Despite cultural differences, the PCA shows that IA populations exhibit relative genetic homogeneity, suggesting a shared genetic origin for these ethnicities in continuity with the former Italian Bronze Age (BA) cultures (Fig. 2A; Additional file 3: Fig. S1) [23]. Nevertheless, in the context of this genetic homogeneity, we can observe some differences, being the Picenes slightly shifted towards Balkan and Northern European modern populations. More in general, a significant differentiation is observed in the distribution along the PC2 of the Tyrrhenian people (Italy_IA_Romans and Etruscans, which are slightly closer to modern Sardinians) and the Adriatic group (Picenes and Italy_IA_Apulia, which tends to form a cluster shifted towards the ancient Yamnaya pastoralists) (Mann-Whitney U test p-value < 0.0001; Additional file 3: Fig. S4). It may be possible that the Picenes (and more generally the IA Adriatic populations) have had slightly different evolutionary trajectories compared to the Tyrrhenian populations. This is confirmed by the D-statistics in the form D(X, Y; Italy_BA_EBA, YRI.SG) where X and Y are the Italic Iron Age groups and Italy_BA_EBA represents the previous Italian BA cluster from both Adriatic and Tyrrhenian side [2325] (Additional file 2: Table S4). When comparing Italy_IA_Apulia and Picenes (the Adriatic groups), it is possible to observe a symmetrical relationship to the Italian Bronze Age (Fig. 3A; Additional file 2: Table S6). In the same way, Etruscans and Italy_IA_Romans (the Tyrrhenian groups) are equally related to the previous Italian gene pool. On the other hand, the comparison of Tyrrhenian and Adriatic groups shows that the Bronze Age cluster tends to be more similar to the Tyrrhenian populations (Additional file 2: Table S6). Moreover, by performing D-statistics in the form D(Italy_IA_Adriatic, Italy_IA_Tyrrhenian; Italy_BA_EBA, YRI.SG), the Italian BA cluster results are more related to the Tyrrhenian side (Fig. 3A; Additional file 2: Table S6). This result may suggest that the Adriatic and the Tyrrhenian sides of Italy were shaped by different demographic events after or during the Bronze Age.

Fig. 3.

Fig. 3

Genetic affinity and modeling of the Italic IA populations. A D-statistics in the form D(X,Y; Italy_BA_EBA; YRI.SG), where X and Y are Italic IA groups.

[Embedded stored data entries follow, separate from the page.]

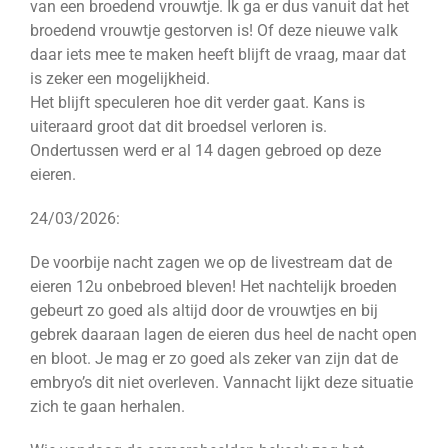
van een broedend vrouwtje. Ik ga er dus vanuit dat het
broedend vrouwtje gestorven is! Of deze nieuwe valk
daar iets mee te maken heeft blijft de vraag, maar dat
is zeker een mogelijkheid.
Het blijft speculeren hoe dit verder gaat. Kans is
uiteraard groot dat dit broedsel verloren is.
Ondertussen werd er al 14 dagen gebroed op deze
eieren.
24/03/2026:
De voorbije nacht zagen we op de livestream dat de
eieren 12u onbebroed bleven! Het nachtelijk broeden
gebeurt zo goed als altijd door de vrouwtjes en bij
gebrek daaraan lagen de eieren dus heel de nacht open
en bloot. Je mag er zo goed als zeker van zijn dat de
embryo’s dit niet overleven. Vannacht lijkt deze situatie
zich te gaan herhalen.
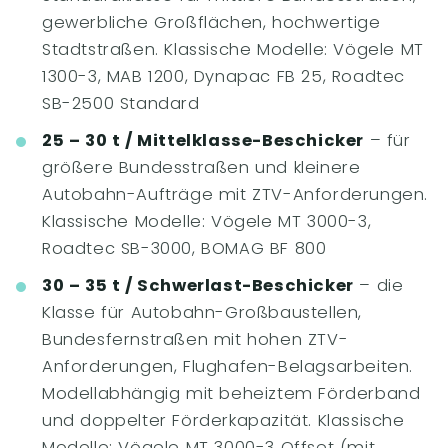
gewerbliche Großflächen, hochwertige
Stadtstraßen. Klassische Modelle: Vögele MT
1300-3, MAB 1200, Dynapac FB 25, Roadtec
SB-2500 Standard
25 – 30 t / Mittelklasse-Beschicker
– für
größere Bundesstraßen und kleinere
Autobahn-Aufträge mit ZTV-Anforderungen.
Klassische Modelle: Vögele MT 3000-3,
Roadtec SB-3000, BOMAG BF 800
30 – 35 t / Schwerlast-Beschicker
– die
Klasse für Autobahn-Großbaustellen,
Bundesfernstraßen mit hohen ZTV-
Anforderungen, Flughafen-Belagsarbeiten.
Modellabhängig mit beheiztem Förderband
und doppelter Förderkapazität. Klassische
Modelle: Vögele MT 3000-3 Offset (mit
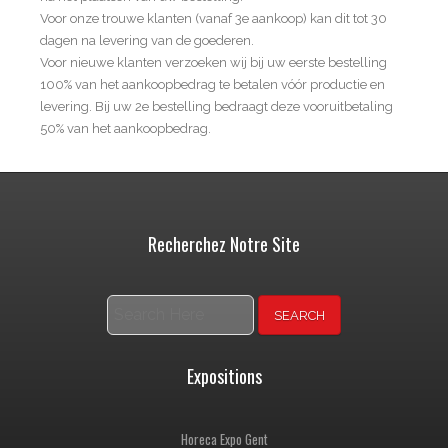
Voor onze trouwe klanten (vanaf 3e aankoop) kan dit tot 30
dagen na levering van de goederen.
Voor nieuwe klanten verzoeken wij bij uw eerste bestelling
100% van het aankoopbedrag te betalen vóór productie en
levering. Bij uw 2e bestelling bedraagt deze vooruitbetaling
50% van het aankoopbedrag.
Recherchez Notre Site
Search
Expositions
Horeca Expo Gent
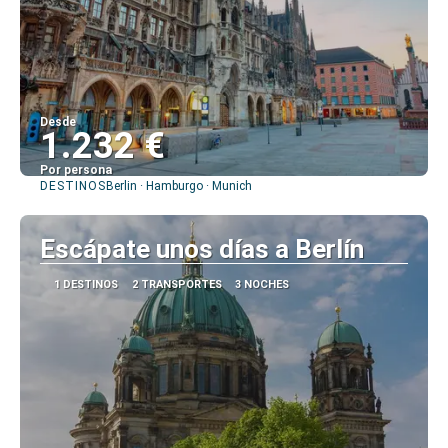
Desde
1.232 €
Por persona
DESTINOS
Berlin · Hamburgo · Munich
Ver
Escápate unos días a Berlín
1 DESTINOS
2 TRANSPORTES
3 NOCHES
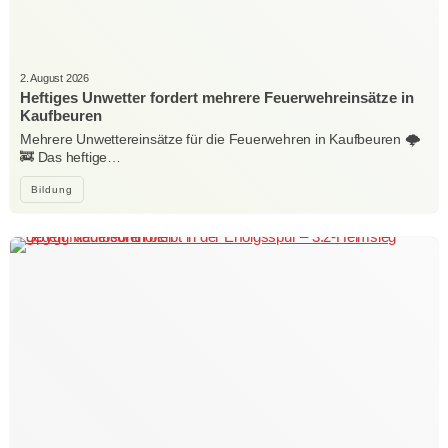
2. August 2026
Heftiges Unwetter fordert mehrere Feuerwehreinsätze in
Kaufbeuren
Mehrere Unwettereinsätze für die Feuerwehren in Kaufbeuren 🌩️
🚒 Das heftige…
Bildung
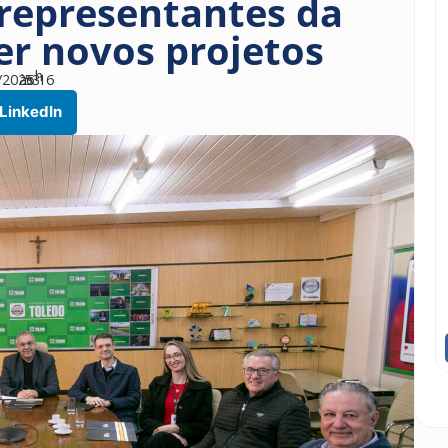
 representantes da
r novos projetos
h
/2026
às
53
16
LinkedIn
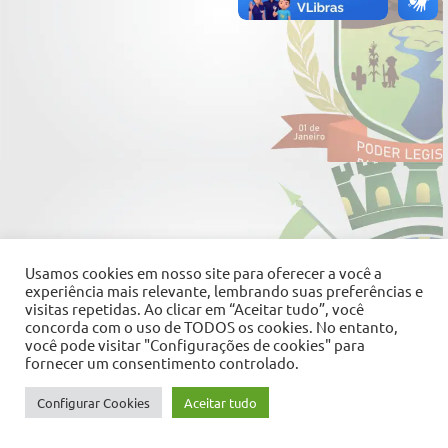
Usamos cookies em nosso site para oferecer a você a
experiência mais relevante, lembrando suas preferências e
visitas repetidas. Ao clicar em “Aceitar tudo”, você
concorda com o uso de TODOS os cookies. No entanto,
você pode visitar "Configurações de cookies" para
fornecer um consentimento controlado.
Configurar Cookies
Aceitar tudo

If D > 0, the Italian BA individuals (Italy_BA_EBA) are more closely related to population X, while if D < 0, Italy_BA_EBA is more closely related to population Y. In the first two tests, comparisons between Italic groups on the same side of the peninsula (Italy_IA_Apulia vs Picenes; Etruscans vs Italy_IA_Romans) are represented; the third test shows the comparison between all the Tyrrhenian vs all the Adriatic IA populations. B qpAdm with 3 source populations for the Italic IA groups. Above, Italic IA ethnic groups analyzed so far. Below, Italic IA Adriatic and Tyrrhenian populations grouped together. For each model, p-values are reported

To explore which genetic influx may have primarily contributed to the evolution of the Adriatic gene pool we interpolated on a map the European ancestral components obtained with Admixture incorporating Eurasian individuals dating back to the 1st Millennium BCE. The results reveal a nearly complementary distribution between the Anatolian Neolithic and EHG/Yamnaya components (Additional file 2: Table S7; Additional file 3: Fig. S5). Regions such as Etruria (i.e., the Etruscan region), Sardinia, and Southern Italy exhibit a higher prevalence of the Anatolian Neolithic component, while the Adriatic coast, particularly the Picene region, displays a more pronounced influence from the EHG/Yamnaya component (Additional file 3: Fig. S5).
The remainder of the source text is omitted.